I got a call the other night on my cell phone while standing in the living room. The Golden Pond had been burned to the ground. Mikki and Joe were interrupting one another to explain how the flames climbed high into the sunset, how their eyelashes had been charred and their clothes covered in soot. The Golden Pond was not a pond exactly, but a gargantuan puddle of water that had accumulated over time out of a continuously running fire hydrant at the junkyard. At roughly two feet deep and 30 feet wide, it was a body of water. Around the corner and over a fence, there was a secondary pond, also made up of water from the leaky hydrant, but it didn’t have a name.

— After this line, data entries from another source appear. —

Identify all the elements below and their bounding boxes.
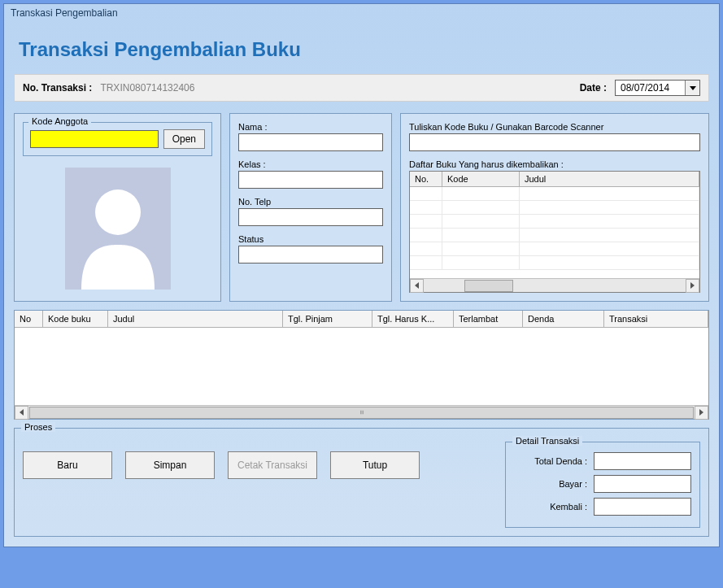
- mcol-no[interactable]: No: [15, 311, 43, 327]
- nama-label: Nama :: [238, 122, 383, 132]
- title-bar: Transkasi Pengembalian: [4, 4, 719, 22]
- return-grid-header: No. Kode Judul: [410, 172, 699, 187]
- total-denda-input[interactable]: [594, 452, 691, 470]
- txn-no-label: No. Transaksi :: [23, 82, 92, 94]
- return-list-label: Daftar Buku Yang harus dikembalikan :: [409, 159, 700, 169]
- kembali-input[interactable]: [594, 498, 691, 516]
- chevron-down-icon[interactable]: [685, 81, 699, 95]
- detail-transaksi-group: Detail Transaksi Total Denda : Bayar : K…: [505, 442, 700, 528]
- transaction-info-row: No. Transaksi : TRXIN080714132406 Date :: [14, 74, 709, 102]
- kelas-input[interactable]: [238, 171, 383, 189]
- tutup-button[interactable]: Tutup: [330, 451, 420, 479]
- member-panel: Kode Anggota Open: [14, 113, 221, 302]
- return-list-grid[interactable]: No. Kode Judul: [409, 171, 700, 293]
- window-title: Transkasi Pengembalian: [11, 7, 118, 19]
- status-input[interactable]: [238, 246, 383, 264]
- book-panel: Tuliskan Kode Buku / Gunakan Barcode Sca…: [400, 113, 709, 302]
- col-kode[interactable]: Kode: [442, 172, 520, 186]
- barcode-input[interactable]: [409, 133, 700, 151]
- col-no[interactable]: No.: [410, 172, 442, 186]
- return-grid-body: [410, 187, 699, 278]
- date-dropdown[interactable]: [615, 80, 700, 96]
- return-grid-hscroll[interactable]: [410, 278, 699, 292]
- mcol-terlambat[interactable]: Terlambat: [454, 311, 523, 327]
- scroll-thumb[interactable]: [464, 280, 513, 292]
- person-icon: [65, 168, 171, 290]
- panels-row: Kode Anggota Open Nama :: [14, 113, 709, 302]
- kode-anggota-legend: Kode Anggota: [28, 116, 91, 126]
- avatar-placeholder: [65, 168, 171, 290]
- proses-group: Proses Baru Simpan Cetak Transaksi Tutup…: [14, 428, 709, 537]
- main-scroll-left-icon[interactable]: [15, 406, 28, 420]
- member-details-panel: Nama : Kelas : No. Telp Status: [229, 113, 392, 302]
- scanner-label: Tuliskan Kode Buku / Gunakan Barcode Sca…: [409, 122, 700, 132]
- telp-input[interactable]: [238, 208, 383, 226]
- kelas-label: Kelas :: [238, 159, 383, 169]
- txn-no-value: TRXIN080714132406: [100, 82, 194, 94]
- date-label: Date :: [580, 82, 607, 94]
- open-button[interactable]: Open: [163, 129, 205, 149]
- nama-input[interactable]: [238, 133, 383, 151]
- mcol-tgl-harus[interactable]: Tgl. Harus K...: [372, 311, 454, 327]
- main-grid-header: No Kode buku Judul Tgl. Pinjam Tgl. Haru…: [15, 311, 708, 328]
- baru-button[interactable]: Baru: [23, 451, 112, 479]
- mcol-kode[interactable]: Kode buku: [43, 311, 108, 327]
- main-scroll-right-icon[interactable]: [695, 406, 708, 420]
- date-input[interactable]: [616, 81, 685, 95]
- action-buttons: Baru Simpan Cetak Transaksi Tutup: [23, 442, 420, 479]
- telp-label: No. Telp: [238, 197, 383, 207]
- page-title: Transaksi Pengembalian Buku: [19, 38, 709, 61]
- mcol-tgl-pinjam[interactable]: Tgl. Pinjam: [283, 311, 372, 327]
- content-area: Transaksi Pengembalian Buku No. Transaks…: [4, 22, 719, 547]
- total-denda-label: Total Denda :: [514, 456, 587, 466]
- detail-legend: Detail Transaksi: [512, 436, 582, 446]
- main-scroll-thumb[interactable]: [29, 407, 694, 419]
- bayar-label: Bayar :: [514, 479, 587, 489]
- main-grid-hscroll[interactable]: [15, 405, 708, 419]
- bayar-input[interactable]: [594, 475, 691, 493]
- cetak-transaksi-button: Cetak Transaksi: [228, 451, 317, 479]
- col-judul[interactable]: Judul: [520, 172, 699, 186]
- kode-anggota-group: Kode Anggota Open: [23, 122, 212, 156]
- scroll-left-icon[interactable]: [410, 279, 424, 293]
- mcol-judul[interactable]: Judul: [108, 311, 283, 327]
- proses-legend: Proses: [21, 422, 55, 432]
- kode-anggota-input[interactable]: [30, 130, 159, 148]
- scroll-right-icon[interactable]: [686, 279, 699, 293]
- simpan-button[interactable]: Simpan: [125, 451, 215, 479]
- kembali-label: Kembali :: [514, 502, 587, 512]
- main-grid-body: [15, 328, 708, 405]
- mcol-denda[interactable]: Denda: [523, 311, 604, 327]
- svg-point-1: [95, 189, 141, 235]
- status-label: Status: [238, 234, 383, 244]
- main-grid[interactable]: No Kode buku Judul Tgl. Pinjam Tgl. Haru…: [14, 310, 709, 420]
- mcol-transaksi[interactable]: Transaksi: [604, 311, 708, 327]
- app-window: Transkasi Pengembalian Transaksi Pengemb…: [3, 3, 720, 547]
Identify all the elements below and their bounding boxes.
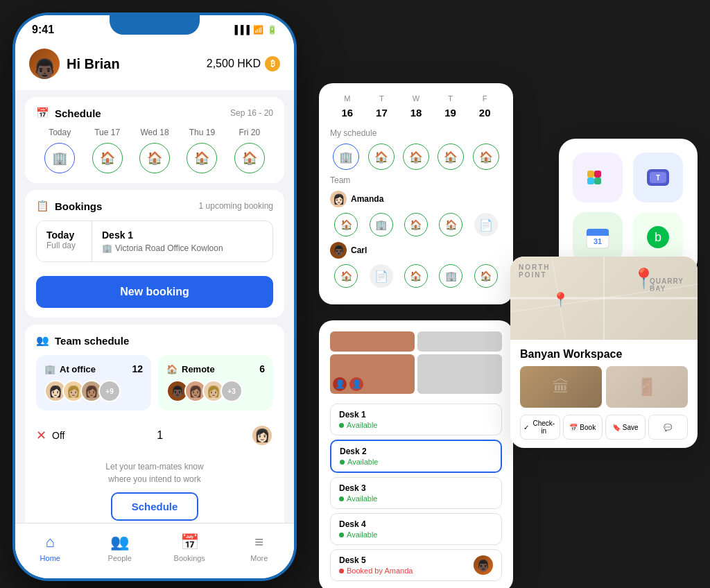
schedule-title: 📅 Schedule <box>36 107 101 119</box>
new-booking-button[interactable]: New booking <box>36 276 273 308</box>
desk-list: Desk 1 Available Desk 2 Available Desk 3… <box>330 404 502 581</box>
cal-icon-home-3: 🏠 <box>438 144 464 170</box>
calendar-widget: M T W T F 16 17 18 19 20 My schedule 🏢 🏠… <box>319 83 513 304</box>
schedule-card-header: 📅 Schedule Sep 16 - 20 <box>36 107 273 119</box>
avatar <box>29 49 60 79</box>
day-today: Today 🏢 <box>36 128 83 173</box>
desk-5-row[interactable]: Desk 5 Booked by Amanda 👨🏿 <box>330 549 502 581</box>
carl-name: Carl <box>351 245 367 255</box>
remote-stat-label: Remote <box>182 364 215 374</box>
desk-1-row[interactable]: Desk 1 Available <box>330 404 502 435</box>
svg-rect-3 <box>594 171 601 178</box>
office-stat-icon: 🏢 <box>44 364 55 374</box>
greeting-text: Hi Brian <box>67 56 120 72</box>
day-icon-wed: 🏠 <box>139 143 170 173</box>
calendar-icon: 📅 <box>36 107 49 119</box>
amanda-row: 👩🏻 Amanda <box>330 191 502 207</box>
team-label: Team <box>330 175 502 185</box>
floor-cell-3: 👤 👤 <box>330 354 415 394</box>
comment-button[interactable]: 💬 <box>648 415 689 440</box>
doc-icon: 📄 <box>474 213 498 236</box>
svg-text:T: T <box>656 174 660 182</box>
cal-days-header: M T W T F <box>330 94 502 103</box>
office-stat-count: 12 <box>132 363 143 374</box>
floor-cell-2 <box>417 331 502 352</box>
map-photo-hall: 🚪 <box>606 366 688 408</box>
cal-icon-home-1: 🏠 <box>368 144 395 170</box>
booking-info: Desk 1 🏢 Victoria Road Office Kowloon <box>92 221 272 261</box>
book-button[interactable]: 📅 Book <box>563 415 603 440</box>
desk-2-row[interactable]: Desk 2 Available <box>330 440 502 473</box>
bookings-count: 1 upcoming booking <box>199 201 273 211</box>
comment-icon: 💬 <box>664 424 672 431</box>
team-title: 👥 Team schedule <box>36 334 129 347</box>
svg-rect-9 <box>587 233 609 236</box>
office-avatar-more: +9 <box>98 380 121 402</box>
floor-plan: 👤 👤 <box>330 331 502 394</box>
day-thu: Thu 19 🏠 <box>178 128 225 173</box>
amanda-icons: 🏠 🏢 🏠 🏠 📄 <box>330 213 502 236</box>
hkd-badge: 2,500 HKD ₿ <box>207 56 280 71</box>
remote-stat: 🏠 Remote 6 👨🏿 👩🏽 👩🏼 +3 <box>158 355 273 410</box>
nav-home[interactable]: ⌂ Home <box>15 524 85 578</box>
checkin-button[interactable]: ✓ Check-in <box>520 415 560 440</box>
map-pin-2: 📍 <box>552 291 569 308</box>
desk-3-row[interactable]: Desk 3 Available <box>330 477 502 509</box>
office-avatar-stack: 👩🏻 👩🏼 👩🏽 +9 <box>44 380 143 402</box>
cta-text: Let your team-mates knowwhere you intend… <box>36 460 273 485</box>
map-area: NORTHPOINT QUARRYBAY 📍 📍 <box>510 257 698 340</box>
book-icon: 📅 <box>569 424 578 431</box>
signal-icon: ▐▐▐ <box>232 25 250 35</box>
day-wed: Wed 18 🏠 <box>131 128 178 173</box>
available-dot <box>339 423 344 428</box>
schedule-button[interactable]: Schedule <box>111 492 199 521</box>
nav-people[interactable]: 👥 People <box>85 524 155 578</box>
scroll-content[interactable]: Hi Brian 2,500 HKD ₿ 📅 Schedule Sep 1 <box>15 40 294 578</box>
schedule-card: 📅 Schedule Sep 16 - 20 Today 🏢 Tue 17 🏠 <box>25 97 284 183</box>
desk-widget: 👤 👤 Desk 1 Available Desk 2 Available De… <box>319 320 513 588</box>
map-info: Banyan Workspace 🏛 🚪 ✓ Check-in 📅 Book 🔖… <box>510 340 698 448</box>
map-widget: NORTHPOINT QUARRYBAY 📍 📍 Banyan Workspac… <box>510 257 698 448</box>
people-nav-icon: 👥 <box>110 533 129 551</box>
booking-entry: Today Full day Desk 1 🏢 Victoria Road Of… <box>36 220 273 262</box>
desk-booked-avatar: 👨🏿 <box>474 555 493 575</box>
x-icon: ✕ <box>36 428 46 443</box>
remote-stat-icon: 🏠 <box>166 364 178 374</box>
cal-dates: 16 17 18 19 20 <box>330 107 502 119</box>
svg-rect-2 <box>594 178 601 184</box>
map-roads <box>510 257 698 340</box>
save-icon: 🔖 <box>612 424 621 431</box>
nav-bookings[interactable]: 📅 Bookings <box>155 524 225 578</box>
bottom-nav: ⌂ Home 👥 People 📅 Bookings ≡ More <box>15 523 294 578</box>
save-button[interactable]: 🔖 Save <box>605 415 646 440</box>
office-stat-label: At office <box>60 364 96 374</box>
my-schedule-row: 🏢 🏠 🏠 🏠 🏠 <box>330 144 502 170</box>
map-photos: 🏛 🚪 <box>520 366 688 408</box>
battery-icon: 🔋 <box>267 25 277 35</box>
my-schedule-label: My schedule <box>330 128 502 138</box>
svg-rect-1 <box>587 171 594 178</box>
team-card-header: 👥 Team schedule <box>36 334 273 347</box>
cta-box: Let your team-mates knowwhere you intend… <box>36 453 273 528</box>
bookings-icon: 📋 <box>36 200 49 212</box>
svg-text:b: b <box>655 230 661 244</box>
day-icon-today: 🏢 <box>44 143 75 173</box>
schedule-days: Today 🏢 Tue 17 🏠 Wed 18 🏠 Thu 19 <box>36 128 273 173</box>
header-left: Hi Brian <box>29 49 120 79</box>
day-icon-tue: 🏠 <box>92 143 123 173</box>
status-icons: ▐▐▐ 📶 🔋 <box>232 25 277 35</box>
app-header: Hi Brian 2,500 HKD ₿ <box>15 40 294 90</box>
svg-text:31: 31 <box>594 237 602 245</box>
cal-icon-home-2: 🏠 <box>403 144 429 170</box>
coin-icon: ₿ <box>265 56 280 71</box>
booking-location: 🏢 Victoria Road Office Kowloon <box>102 243 263 253</box>
phone-frame: 9:41 ▐▐▐ 📶 🔋 Hi Brian 2,500 HKD ₿ <box>12 12 297 581</box>
cal-icon-home-4: 🏠 <box>473 144 499 170</box>
teams-icon: T <box>633 153 683 202</box>
floor-cell-1 <box>330 331 415 352</box>
desk-4-row[interactable]: Desk 4 Available <box>330 513 502 545</box>
cal-icon-office: 🏢 <box>333 144 359 170</box>
home-nav-icon: ⌂ <box>46 533 55 551</box>
bookings-card-header: 📋 Bookings 1 upcoming booking <box>36 200 273 212</box>
nav-more[interactable]: ≡ More <box>225 524 295 578</box>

Out of The Golden Pond grew cattails and bulrushes, high grass that swayed in the wind. It was the only bucolic corner of the junkyard, secluded and sprawling; the stage for our artistic endeavors. I met Joe while hiking around the junkyard one day in 2018, with my 4x5 camera propped over my shoulder. He was a Polish immigrant, an incredibly tall and lean sexagenarian.
He came up to me and asked if I was a photographer and “Did I want to see his studio?” He then brought me, stepping gently over debris and mud, to The Golden Pond...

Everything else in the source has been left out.